%%

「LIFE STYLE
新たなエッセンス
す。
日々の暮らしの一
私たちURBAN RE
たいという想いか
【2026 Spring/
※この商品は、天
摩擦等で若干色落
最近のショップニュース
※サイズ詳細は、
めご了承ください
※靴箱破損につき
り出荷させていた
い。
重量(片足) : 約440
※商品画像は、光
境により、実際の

%%

About this exercise: Every record, restated word for word, should make up your reply.

Solution to the exercise:
「LIFE STYLE
新たなエッセンス
す。
日々の暮らしの一
私たちURBAN RE
たいという想いか
【2026 Spring/
※この商品は、天
摩擦等で若干色落
最近のショップニュース
※サイズ詳細は、
めご了承ください
※靴箱破損につき
り出荷させていた
い。
重量(片足) : 約440
※商品画像は、光
境により、実際の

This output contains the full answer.